Extracted page text data
··········

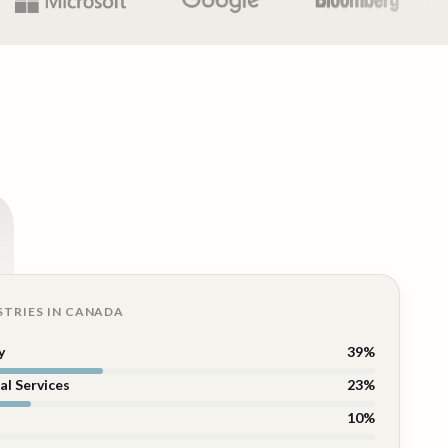
n
STRIES IN
CANADA
y
39
%
al Services
23
%
10
%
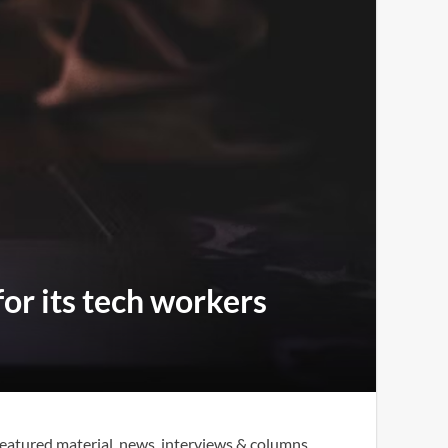
for its tech workers
eatured material, news, interviews & columns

··········

Please copy out each line above exactly as written, but not the pictures.

n
STRIES IN
CANADA
y
39
%
al Services
23
%
10
%
for its tech workers
eatured material, news, interviews & columns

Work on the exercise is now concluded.